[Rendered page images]

+ + + + +

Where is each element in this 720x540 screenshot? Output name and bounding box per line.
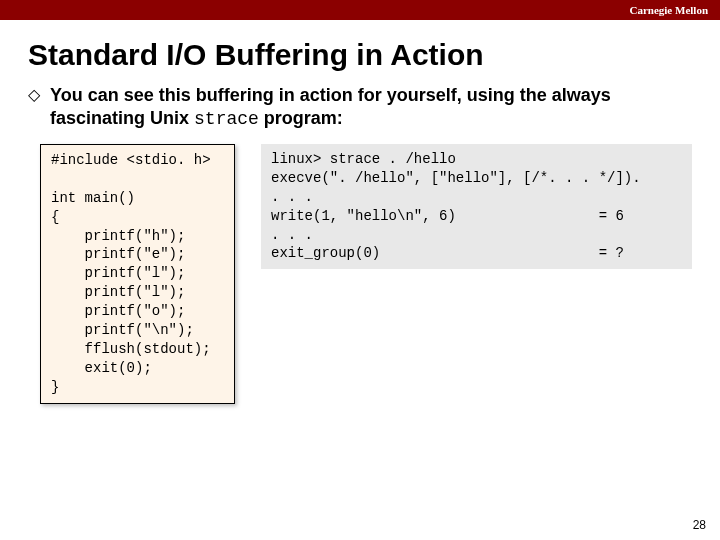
bullet-icon: ◇ — [28, 84, 40, 106]
code-row: #include <stdio. h> int main() { printf(… — [28, 144, 692, 404]
bullet-item: ◇ You can see this buffering in action f… — [28, 84, 692, 130]
slide-body: ◇ You can see this buffering in action f… — [0, 84, 720, 404]
header-bar: Carnegie Mellon — [0, 0, 720, 20]
page-number: 28 — [693, 518, 706, 532]
bullet-text: You can see this buffering in action for… — [50, 84, 692, 130]
bullet-code-word: strace — [194, 109, 259, 129]
source-code-box: #include <stdio. h> int main() { printf(… — [40, 144, 235, 404]
institution-label: Carnegie Mellon — [629, 4, 708, 16]
terminal-output-box: linux> strace . /hello execve(". /hello"… — [261, 144, 692, 269]
bullet-text-after: program: — [259, 108, 343, 128]
slide-title: Standard I/O Buffering in Action — [0, 20, 720, 84]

+ + + + +

- _INSTRUCTIONS FOR THE TASK_
Write out the data precisely as given, excluding the pictures.

- _YOUR SOLUTION_
Where is each element in this 720x540 screenshot? Output name and bounding box per line.
bullet-icon: ◇ — [28, 84, 40, 106]
code-row: #include <stdio. h> int main() { printf(… — [28, 144, 692, 404]
bullet-item: ◇ You can see this buffering in action f… — [28, 84, 692, 130]
slide-body: ◇ You can see this buffering in action f… — [0, 84, 720, 404]
header-bar: Carnegie Mellon — [0, 0, 720, 20]
page-number: 28 — [693, 518, 706, 532]
bullet-text: You can see this buffering in action for… — [50, 84, 692, 130]
bullet-code-word: strace — [194, 109, 259, 129]
source-code-box: #include <stdio. h> int main() { printf(… — [40, 144, 235, 404]
institution-label: Carnegie Mellon — [629, 4, 708, 16]
terminal-output-box: linux> strace . /hello execve(". /hello"… — [261, 144, 692, 269]
bullet-text-after: program: — [259, 108, 343, 128]
slide-title: Standard I/O Buffering in Action — [0, 20, 720, 84]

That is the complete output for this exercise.